Yes, and I'm calling your view here incoherent or, at least, mistaken.

It isnt valid to interpret brains this way. An "algorithm" isnt something a physical system can "run". These are observer-relative properties a system instantiates because of our use of it.

A brain is a physical system and our model of it should be a causal model in terms of its intrinsic properties that do not "disappear" when not in use.

A digital computer is an oscillating electrical field across a piece of silicon whose oscillations "correspond" to steps in an "algorithm" but only to an observer who imposes those correspondances. The program "1 + 1" on a digital computer is some state transitions of the cpu's electrical state -- it is an algorithm only when we impose an meaning on those oscillations that they do not themselves have.

There is no physical distinction in the "waterfall computer" and "digital computer" that bares on them being computers. They are both computers in exactly the same way. We havent gone to the length of a water-to-lcd display, but there's no reason we couldnt.

Water falling over a series of moveable rocks can (easily) be arranged to display the result of "1 + 1" on an LCD (eg., bucket/pixel, with water level = intensity, pipes to handle "graphics").


It is your view that is incoherent. A brain and and a PC are physical systems that work based on causal physical mechanisms. Both can run algorithms, e.g., my brain and a computer can both instantiate the same algorithm, albeit in very different ways. Your argument actually seems to be based on some notion of function, or extrinsic utility, or teleology of some sort, i.e., computers are artifacts created for a specific use, while animals and their brains just exist in themselves, or something to that effect?


Well, when I had tried to say the same thing her HN awhile ago I was heavily downvoted. So you agree with Searle then? (I almost, but I leave a possibility he is wrong).


I don't disagree, but you've just described the Motte and this time omitted the Bailey. I'd like the Bailey folks to at least take pause.


All models are wrong, some are useful.


Not all models are wrong, since some may be modelling exactly the aspects of importance and not modelling exactly those which are incidental and of no consequence.


The point is that no model of a complex real world phenomenon is ever perfect, so, you shouldn't try to create a perfect model. But not being perfect doesn't mean that a model can't be useful; among all the possible "wrong" models, you need to identify the one(s) which is useful, ie, which models well the aspects of importance to you.

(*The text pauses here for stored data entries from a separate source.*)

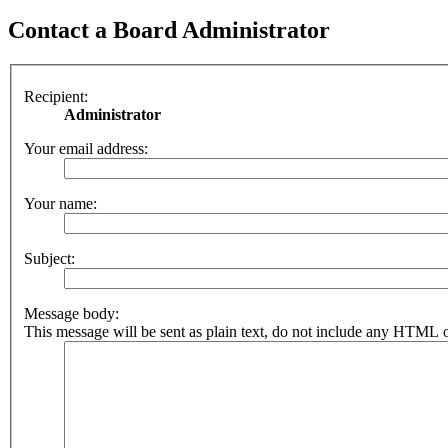
Contact a Board Administrator
Recipient:
Administrator
Your email address:
Your name:
Subject:
Message body:
This message will be sent as plain text, do not include any HTML o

I realize all that. I'm questioning the wisdom of the standard manoeuvre of preemptively calling all models imperfect or wrong, though.


Not everybody realises all that, so I suppose the OP cited that quote to reinforce the point that ANN are a very useful, but very imperfect model of the brain. I cite it often enough, but usually it's in person, where I can see the reaction of the person I'm talking with, and explain if necessary.


Then they are still wrong. It's just that they are wrong in the part that you don't care about.


Is it wrong, or is it simply an instance of the fact that a model is not the thing it models?

The use of the word wrong sounds wrong to me here. The wrongness should be about whether the model accurately, or just approximately, or not at all, shares with the modelled object that part of the behaviour we are interested in.


All models are wrong. The map is not the territory. We are arguing semantics now. The point you're trying to argue is that a model is "right" in the sense that it models whatever we wanted it to model. We argue that a model is "right" if it captures the "true" nature, which it will never be able to do (because of its virtue of being a model) and hence all models are wrong.

Semantics. Unless you disagree of course.


Well, a neutral network is a neutral network of neutral networks.


I think the point of the article is that brain neurons are not equivalent to the ML representation of neurons, so that count if 17 billion in the cortex would actually require many more "ML neurons" to be simulated.

It also explains how we can keep adding complexity even if no new neurons are being created, since the branches themselves act like extra neurons.


Another point in the article is how the dendrites provide local storage and 2-layer NN processing for the neuron. Is this even considered in ML representations?


Wouldn't that just mean the brain's more like a small-world network, with small highly connected 'blobs' tied together in a sparser, larger network?


That is one theory. Multiple "agents" is something that has been proposed. I don't have the background to read beyond the abstract of https://eml.berkeley.edu/~webfac/malmendier/e218_sp06/Carril...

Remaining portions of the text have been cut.